Stored data
((

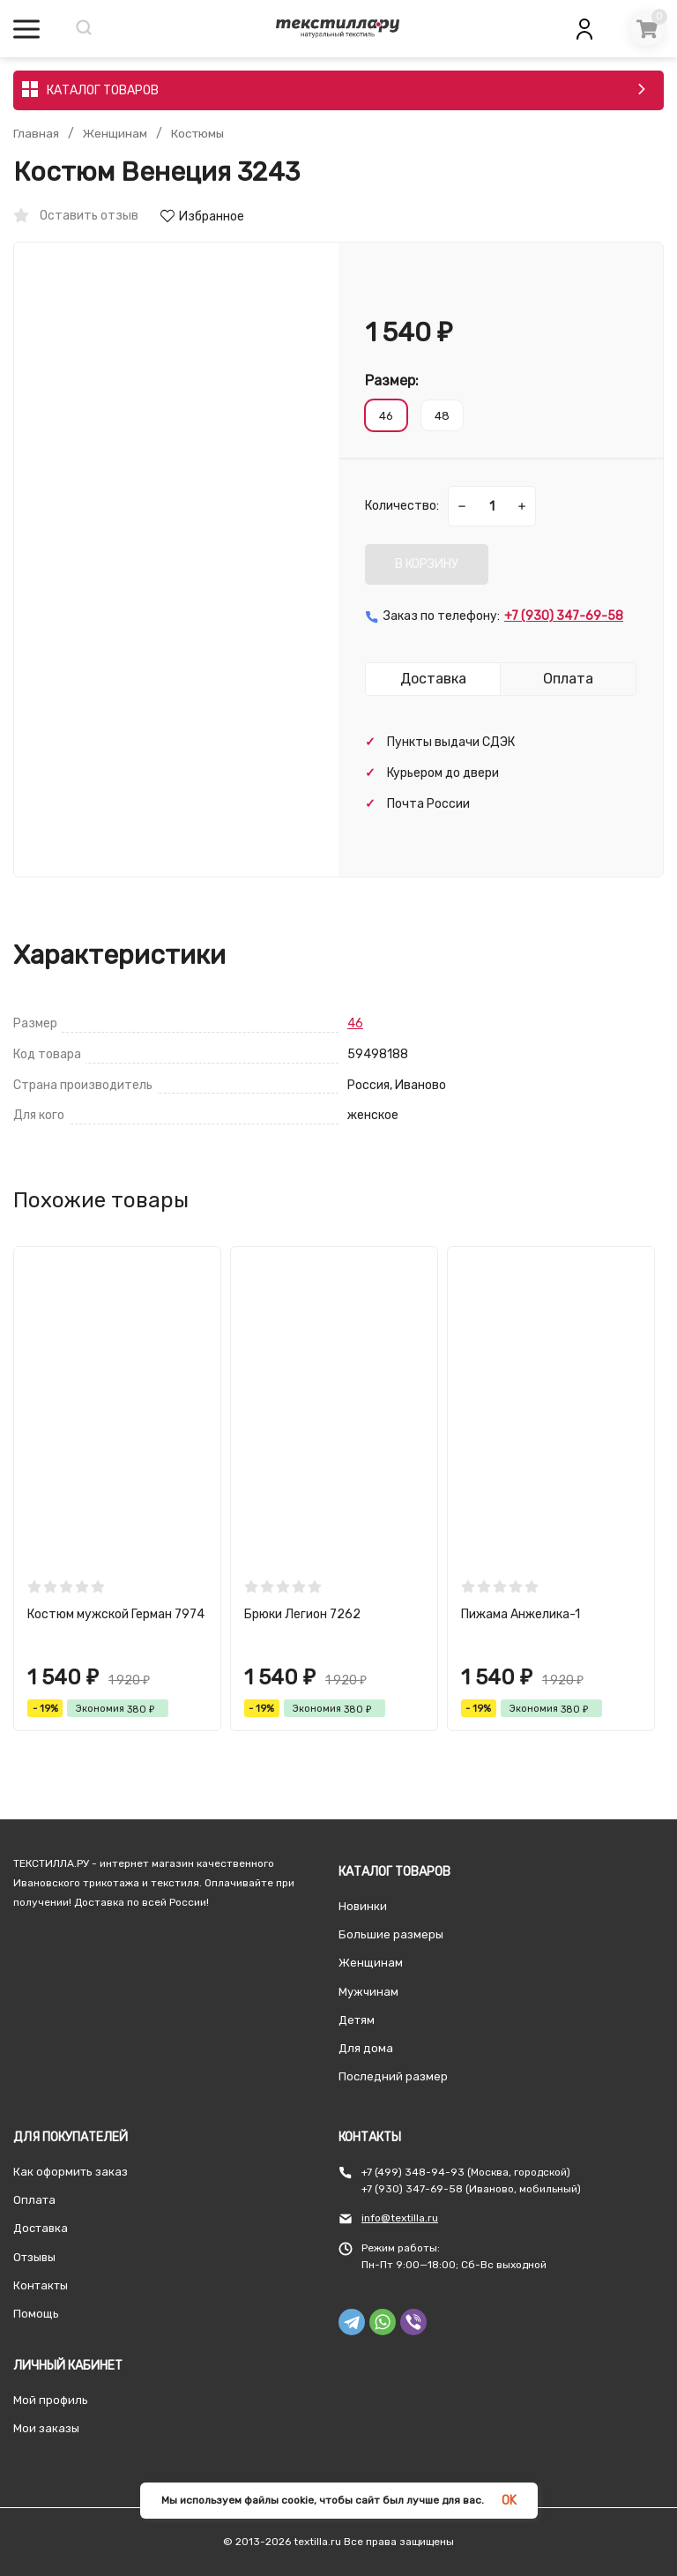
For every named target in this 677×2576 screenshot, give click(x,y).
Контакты (40, 2285)
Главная (36, 134)
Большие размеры (390, 1934)
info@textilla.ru (399, 2218)
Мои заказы (46, 2428)
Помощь (36, 2313)
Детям (356, 2020)
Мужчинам (368, 1991)
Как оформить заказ (70, 2171)
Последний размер (393, 2076)
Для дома (365, 2048)
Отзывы (34, 2257)
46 (355, 1023)
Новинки (362, 1906)
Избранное (202, 216)
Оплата (34, 2199)
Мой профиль (50, 2400)
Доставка (40, 2228)
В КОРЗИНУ (426, 563)
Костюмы (200, 134)
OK (509, 2500)
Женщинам (116, 134)
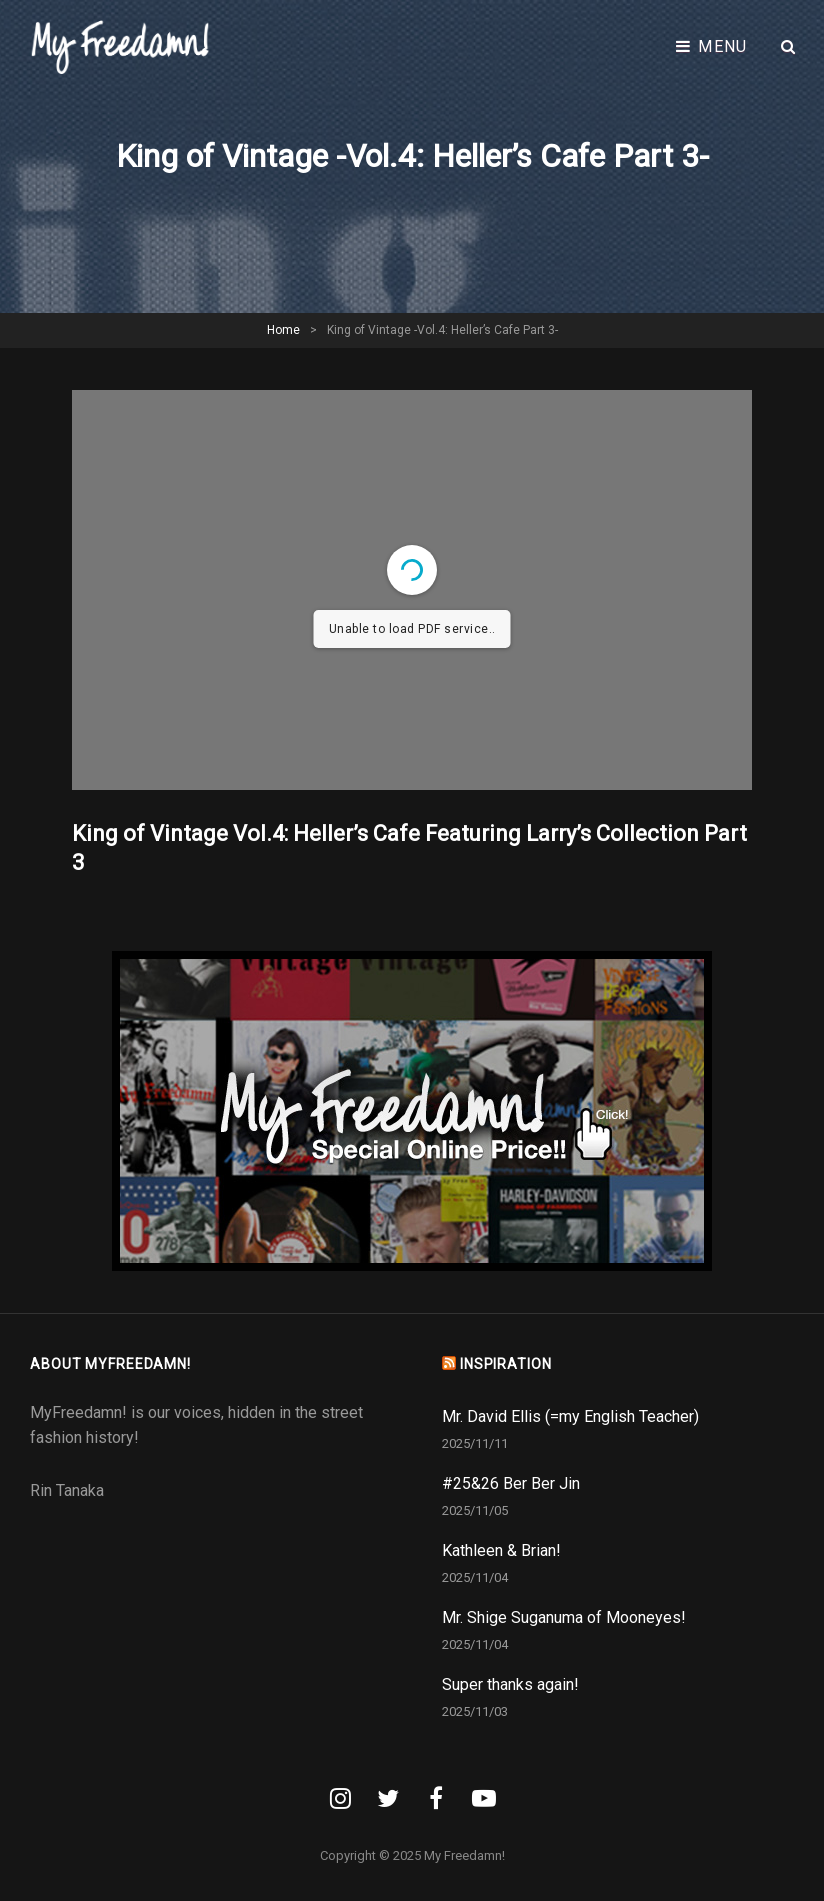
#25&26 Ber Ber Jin (511, 1483)
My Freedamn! (464, 1855)
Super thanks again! (510, 1684)
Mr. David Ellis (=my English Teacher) (570, 1416)
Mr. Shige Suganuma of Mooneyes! (564, 1617)
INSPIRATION (506, 1364)
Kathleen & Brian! (501, 1550)
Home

))

ACTIVITY — Omit the pictures and set down the records exactly.

RESPONSE BELOW —
For every named target in this 677×2576 screenshot, give click(x,y).
Контакты (40, 2285)
Главная (36, 134)
Большие размеры (390, 1934)
info@textilla.ru (399, 2218)
Мои заказы (46, 2428)
Помощь (36, 2313)
Детям (356, 2020)
Мужчинам (368, 1991)
Как оформить заказ (70, 2171)
Последний размер (393, 2076)
Для дома (365, 2048)
Отзывы (34, 2257)
46 (355, 1023)
Новинки (362, 1906)
Избранное (202, 216)
Оплата (34, 2199)
Мой профиль (50, 2400)
Доставка (40, 2228)
В КОРЗИНУ (426, 563)
Костюмы (200, 134)
OK (509, 2500)
Женщинам (116, 134)
#25&26 Ber Ber Jin (511, 1483)
My Freedamn! (464, 1855)
Super thanks again! (510, 1684)
Mr. David Ellis (=my English Teacher) (570, 1416)
Mr. Shige Suganuma of Mooneyes! (564, 1617)
INSPIRATION (506, 1364)
Kathleen & Brian! (501, 1550)
Home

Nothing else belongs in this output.